First, create a function.
```{r}
foo <- function(taus) {
colonies <- unique(bombus_sub$colony)
bombus_sub <-
bombus_sub %>%
# This mutate just adds a column of taus giving each colony a different tau.
# There is probably a more efficient way of doing this for any number of
# colonies, but doing this programmatically is key to this whole thing
# working.
mutate(tau = case_when(
colony == colonies[1] ~ taus[1],
colony == colonies[2] ~ taus[2],
colony == colonies[3] ~ taus[3]
)) %>%
# Create .post column, as before
mutate(.post = ifelse(week <= tau, 0, week - tau))
# Fit the model
m <-
glm(
d.mass ~ week * colony + .post * colony + habitat,
family = gaussian(link = "log"),
data = bombus_sub
)
return(m)
}
foo(taus = c(5, 6, 7))
```
The `foo()` function only works with three colonies, so you'd need to edit it to work with a variable number of colonies.

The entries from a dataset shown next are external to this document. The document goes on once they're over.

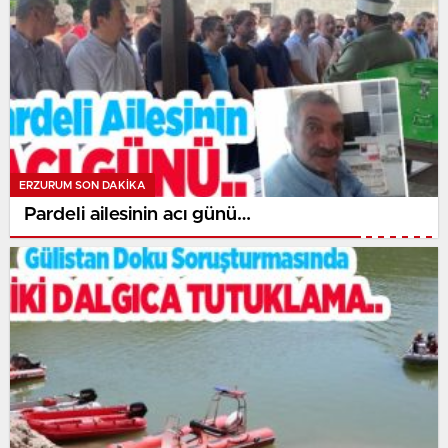
ERZURUM SON DAKİKA
Pardeli ailesinin acı günü…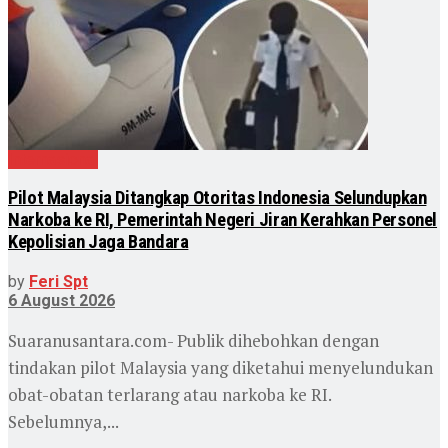
Internasional
Pilot Malaysia Ditangkap Otoritas Indonesia Selundupkan
Narkoba ke RI, Pemerintah Negeri Jiran Kerahkan Personel
Kepolisian Jaga Bandara
by
Feri Spt
6 August 2026
Suaranusantara.com- Publik dihebohkan dengan
tindakan pilot Malaysia yang diketahui menyelundukan
obat-obatan terlarang atau narkoba ke RI.
Sebelumnya,...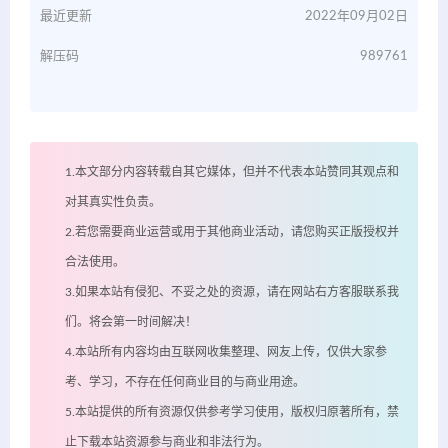
最近更新
2022年09月02日
解压码
989761
1.本文部分内容转载自其它媒体，但并不代表本站赞同其观点和
对其真实性负责。
2.若您需要商业运营或用于其他商业活动，请您购买正版授权并
合法使用。
3.如果本站有侵犯、不妥之处的资源，请在网站右方客服联系我
们。将会第一时间解决！
4.本站所有内容均由互联网收集整理、网友上传，仅供大家参
考、学习，不存在任何商业目的与商业用途。
5.本站提供的所有资源仅供参考学习使用，版权归原著所有，禁
止下载本站资源参与商业和非法行为。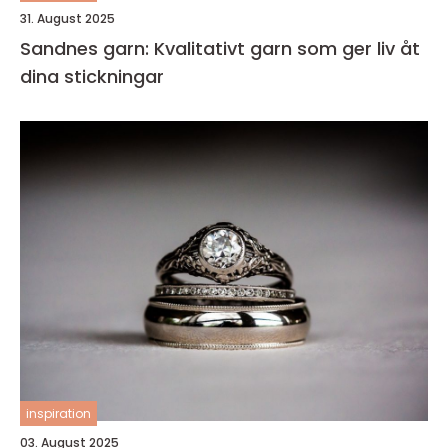
31. August 2025
Sandnes garn: Kvalitativt garn som ger liv åt
dina stickningar
inspiration
03. August 2025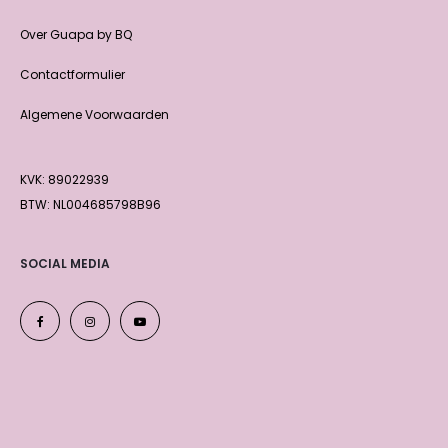
Over Guapa by BQ
Contactformulier
Algemene Voorwaarden
KVK: 89022939
BTW: NL004685798B96
SOCIAL MEDIA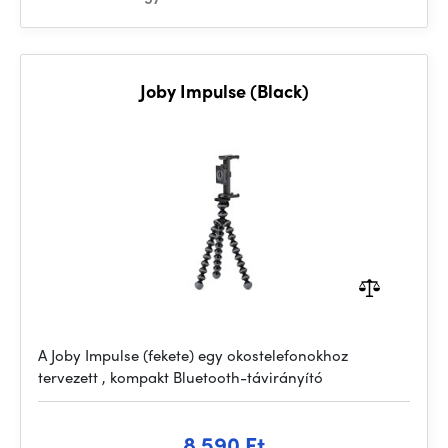
Joby Impulse (Black)
A Joby Impulse (fekete) egy okostelefonokhoz
tervezett , kompakt Bluetooth-távirányító
8 590 Ft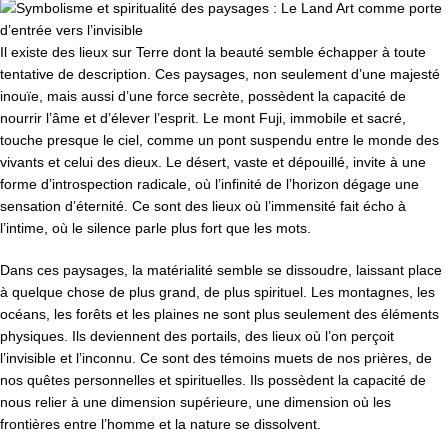
Il existe des lieux sur Terre dont la beauté semble échapper à toute
tentative de description. Ces paysages, non seulement d’une majesté
inouïe, mais aussi d’une force secrète, possèdent la capacité de
nourrir l’âme et d’élever l’esprit. Le mont Fuji, immobile et sacré,
touche presque le ciel, comme un pont suspendu entre le monde des
vivants et celui des dieux. Le désert, vaste et dépouillé, invite à une
forme d’introspection radicale, où l’infinité de l’horizon dégage une
sensation d’éternité. Ce sont des lieux où l’immensité fait écho à
l’intime, où le silence parle plus fort que les mots.
Dans ces paysages, la matérialité semble se dissoudre, laissant place
à quelque chose de plus grand, de plus spirituel. Les montagnes, les
océans, les forêts et les plaines ne sont plus seulement des éléments
physiques. Ils deviennent des portails, des lieux où l’on perçoit
l’invisible et l’inconnu. Ce sont des témoins muets de nos prières, de
nos quêtes personnelles et spirituelles. Ils possèdent la capacité de
nous relier à une dimension supérieure, une dimension où les
frontières entre l’homme et la nature se dissolvent.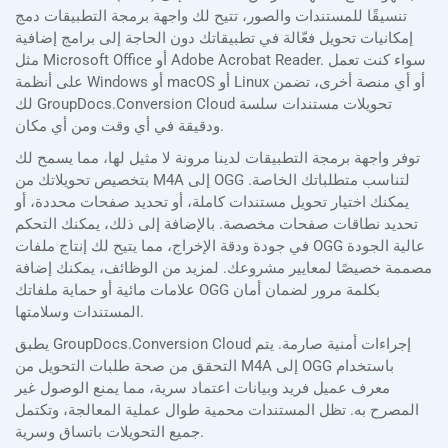
تنسيقًا للمستندات والصور، تتيح لك واجهة برمجة التطبيقات دمج
إمكانيات تحويل فعّالة في تطبيقاتك دون الحاجة إلى برامج إضافية
مثل Microsoft Office أو Adobe Acrobat Reader. سواء كنت تعمل
على أنظمة Windows أو macOS أو Linux أو أي منصة أخرى، تضمن
لك GroupDocs.Conversion Cloud تحويلات مستندات سلسة
ودقيقة في أي وقت ومن أي مكان.
توفر واجهة برمجة التطبيقات لدينا مرونة لا مثيل لها، مما يسمح لك
بتخصيص تحويلاتك من M4A إلى OGG لتناسب متطلباتك الخاصة.
يمكنك اختيار تحويل مستندات كاملة، أو تحديد صفحات محددة، أو
تحديد نطاقات صفحات مخصصة. بالإضافة إلى ذلك، يمكنك التحكم
في جودة ودقة الإخراج، مما يتيح لك إنتاج ملفات OGG عالية الجودة
مصممة خصيصًا لمعايير مشروعك. لمزيد من الوظائف، يمكنك إضافة
علامات مائية أو حماية ملفاتك OGG بكلمة مرور لضمان أمان
المستندات وسلامتها.
يطبق GroupDocs.Conversion Cloud إجراءات أمنية صارمة. يتم
التحقق من صحة طلبات التحويل من M4A إلى OGG باستخدام
معرف عميل فريد وبيانات اعتماد سرية، مما يمنع الوصول غير
المصرح به. تظل المستندات محمية طوال عملية المعالجة، وتكتمل
جميع التحويلات باتساق وسرية.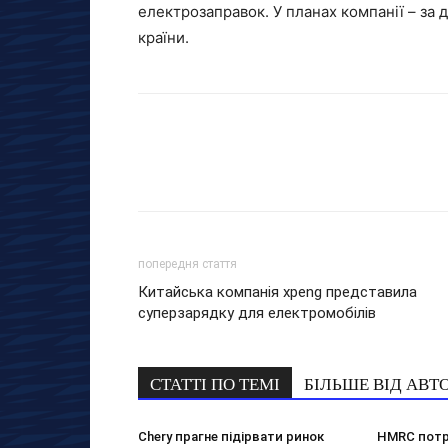
електрозаправок. У планах компанії – за 
країни.
попередня стаття
Китайська компанія xpeng представила
суперзарядку для електромобілів
СТАТТІ ПО ТЕМІ
БІЛЬШЕ ВІД АВТ
Chery прагне підірвати ринок
HMRC потр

Now, for `optim()` to work on the `foo()` function, it needs to be wrapped such that the parameters (`taus`) are the first argument and it returns the model log-likelihood (or whatever you want to minimize/maximize).
```{r}
foo_wrap <- function(taus) {
m <- foo(taus = taus)
return(logLik(m))
}
foo_wrap(taus = c(5, 6, 7))
```
Ok, now I can try to `optim()`
::: {.alert}
::: {.center}
**NOTE**
:::
There are different methods for optimization that can be supplied with the `method` argument to `optim()`.
This is just the default for demonstration, but it is probably worth while reading more about the options.
Some, like `"L-BFGS-B"` take a lower and upper bound, which might be appropriate for `tau`.
:::
```{r}
out <-
optim(
par = c(5,5,5), #must supply initial values. Could be mean(week)?
fn = foo_wrap,
control = list(fnscale = -1) #include to maximize instead of minimize logLik
)
out$par
```
These are the optimal values of tau for the three colonies.
Now we can run the model with the optimal taus by feeding them back into `foo()`
```{r}
foo(out$par)
```
The values are very similar to what we get from `bumbl()`, but now habitat is included as a covariate.
For example, the `logN0` for colony 17 is 3.388 (the intercept), for colony 20 its 3.388-0.599 = 2.739.
The corresponding values from `bumbl()` without habitat as a covariate are 3.35 and 2.8.
```{r}
bumbl(
bombus_sub,
colonyID = colony,
t = week,
formula = d.mass ~ week,
family = gaussian(link = "log")
)
```
If I'm thinking about this correctly, it seems promising.
The big hurdles are in the programming and designing the user interface.
How should the user supply the glm formula?
Something like this?
``` {.r}
bumbl(
response = d.mass,
time = week,
colonyID = colony,
covariates = ~ habitat + cum_floral*week
)
```
But then what does `cum_floral*week` do?
Does it *actually* do `~cum_floral*week + cum_floral*.post`?